Sport levert een belangrijke bijdrage aan de economie
Tweederde van de Nederlanders beoefent actief een sport. Daarnaast bezoekt 35 procent van de Nederlanders sportwedstrijden. In vijftien jaar tijd is de kijktijd naar sport op televisie verdubbeld en bedraagt de gemiddelde aandacht in de dagbladen voor sport ongeveer 15 procent van het totale nieuws.
Tweederde van de Nederlanders beoefent actief een sport. Daarnaast bezoekt 35 procent van de Nederlanders sportwedstrijden. In vijftien jaar tijd is de kijktijd naar sport op televisie verdubbeld en bedraagt de gemiddelde aandacht in de dagbladen voor sport ongeveer 15 procent van het totale nieuws.
Er wordt 9,4 miljard euro aan sport uitgegeven. Hiervan wordt 68 procent door de sporters zelf besteed, 8 procent door sponsors en 24 procent door overheden. De totale exportwaarde voor Nederland van sportuitrustingen en -vaartuigen wordt geraamd op 1,1 miljard euro. Dit staat in het rapport 'De economische betekenis van sport in Nederland' dat vandaag door minister Van der Hoeven (EZ) en staatssecretaris Bussemaker (VWS) naar de Tweede Kamer is gestuurd.

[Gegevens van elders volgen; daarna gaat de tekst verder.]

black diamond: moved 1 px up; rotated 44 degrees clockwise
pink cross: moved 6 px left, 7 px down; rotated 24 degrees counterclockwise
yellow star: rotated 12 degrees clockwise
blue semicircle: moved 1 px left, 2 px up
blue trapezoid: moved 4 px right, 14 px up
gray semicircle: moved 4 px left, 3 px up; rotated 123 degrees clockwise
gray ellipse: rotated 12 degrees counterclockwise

Het rapport brengt voor het eerst de economische betekenis van sport in Nederland in kaart. Het beschrijft onder andere de werkgelegenheid, de exportcijfers en de bestedingen van consumenten, het bedrijfsleven, de overheid en de sportbonden. Het rapport vormt een bijdrage aan de haalbaarheidsstudie van NOC*NSF voor de kandidaatstelling van Nederland in 2016 voor de Olympische en Paralympische Spelen in 2028.

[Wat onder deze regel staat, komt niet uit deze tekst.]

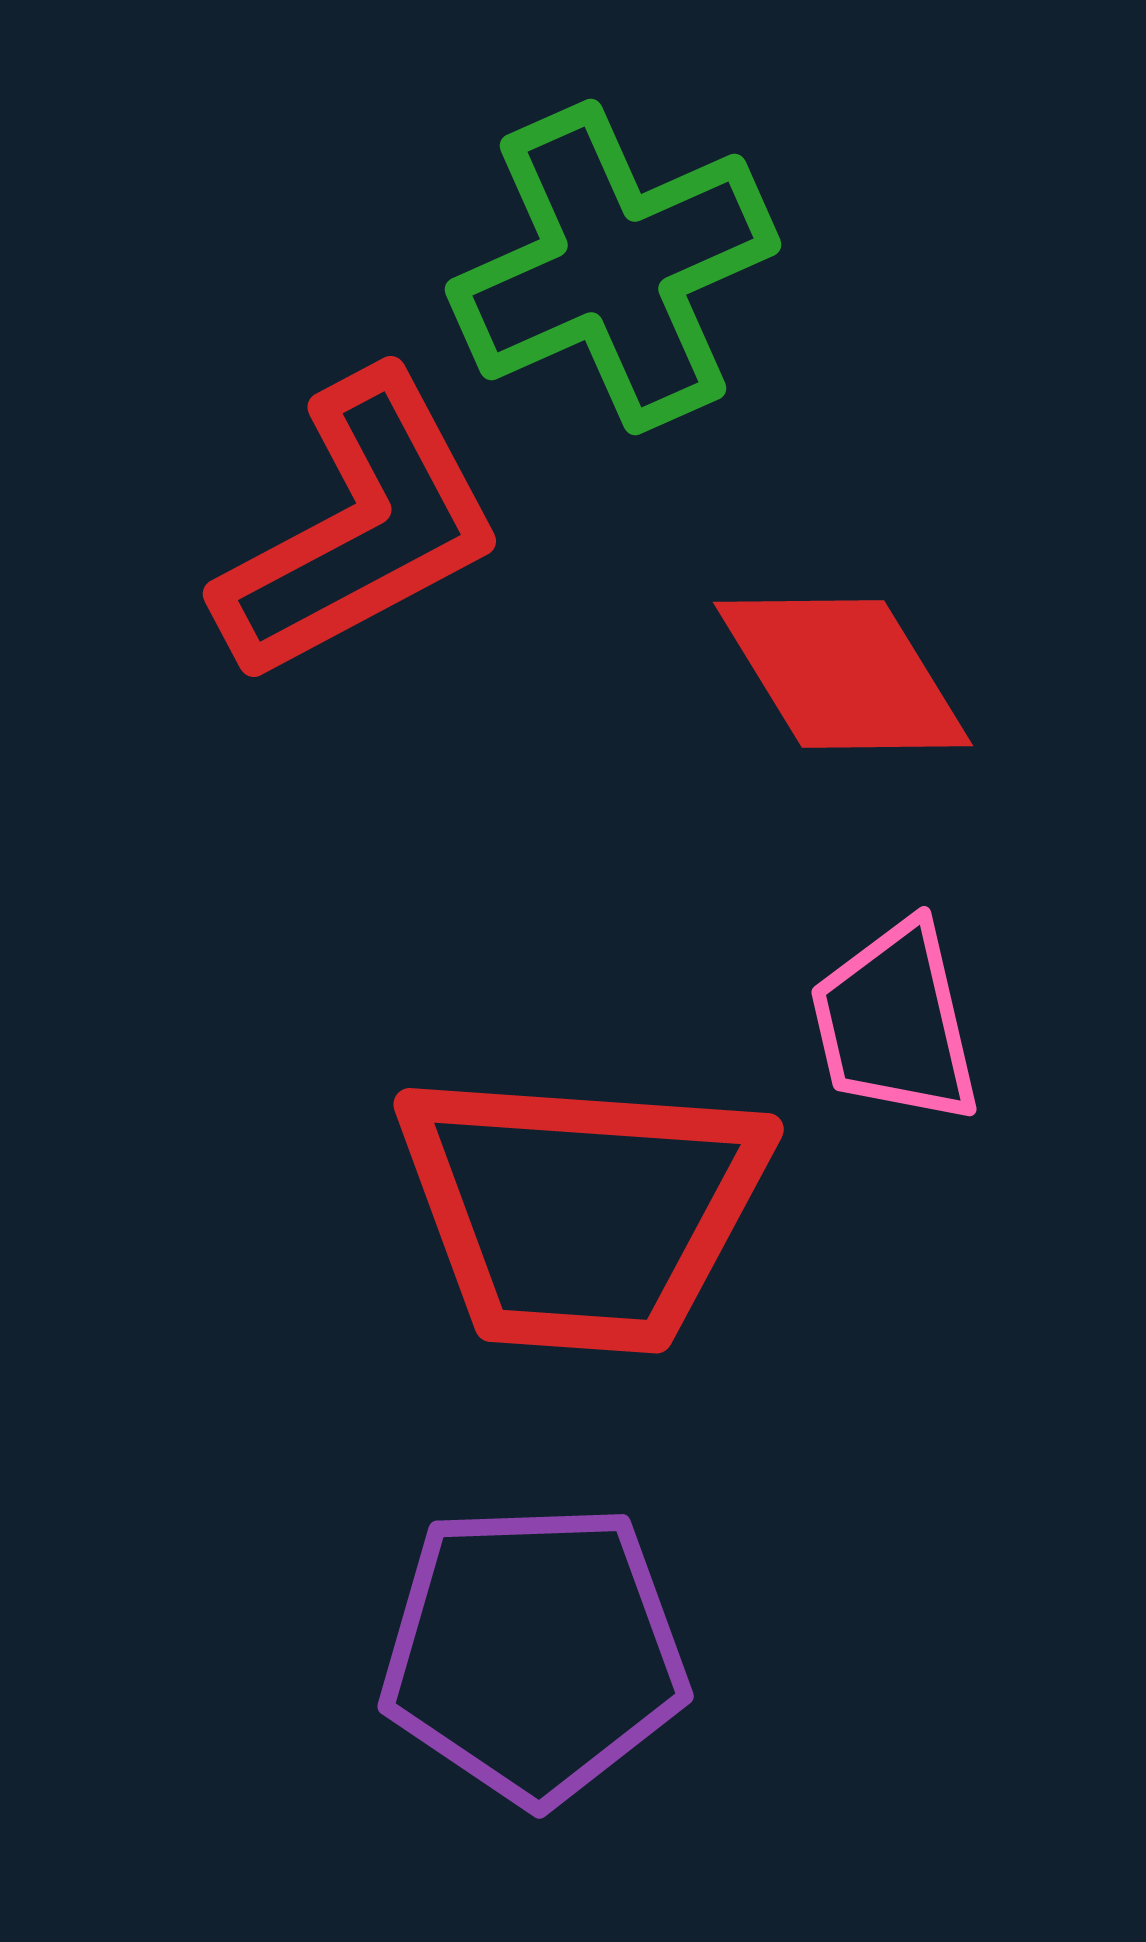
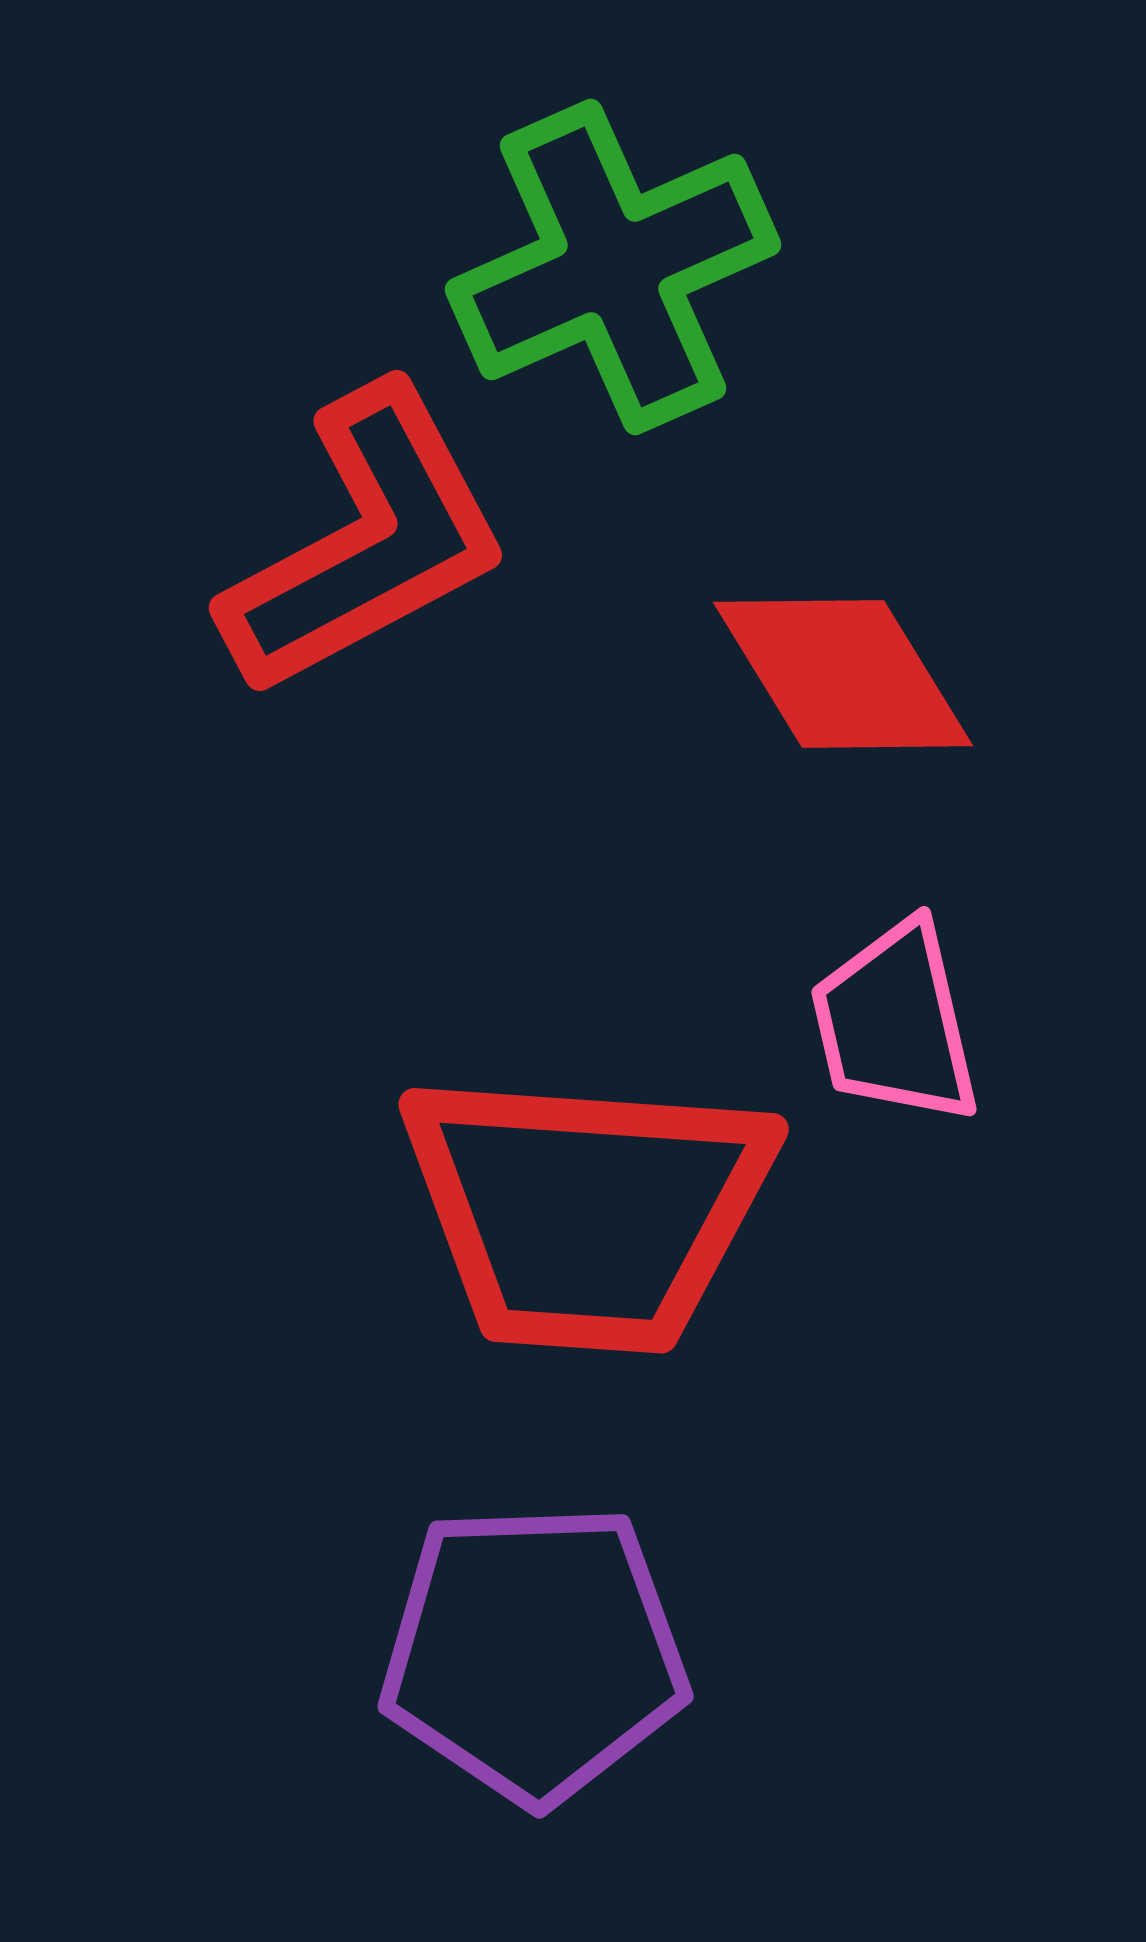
red L-shape: moved 6 px right, 14 px down
red trapezoid: moved 5 px right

Onder de gesubsidieerde sport vallen 72 sportbonden met 27.000 sportclubs en verenigingen die bij NOC*NSF zijn aangesloten. De sportbonden hebben in totaal bijna vijf miljoen leden, waarvan de 15 grootste bonden ruim 80 procent van het ledenbestand hebben. Onder de niet-gesubsidieerde sport vallen de particuliere sportaccommodaties, de fitnesscentra, de maneges, de sportscholen en de zeil- en surfscholen. Er zijn in Nederland ongeveer 7750 sportaccommodaties en 2000 fitnesscentra. Daarnaast zijn er ook veel sporters die niet bij een bond of vereniging zijn aangesloten, maar wel aan sport doen zoals wandelen, trimmen, toerfietsen en zwemmen. Er wordt in totaal 9,4 miljard aan sport uitgegeven. De consument besteedt bijna 4,8 miljard euro aan sport. Gemeenten, rijk en provincies geven ongeveer 2 miljard aan sport uit, waarvan ongeveer 900 miljoen aan subsidie. De rest wordt uitgegeven aan reclame en sponsoring.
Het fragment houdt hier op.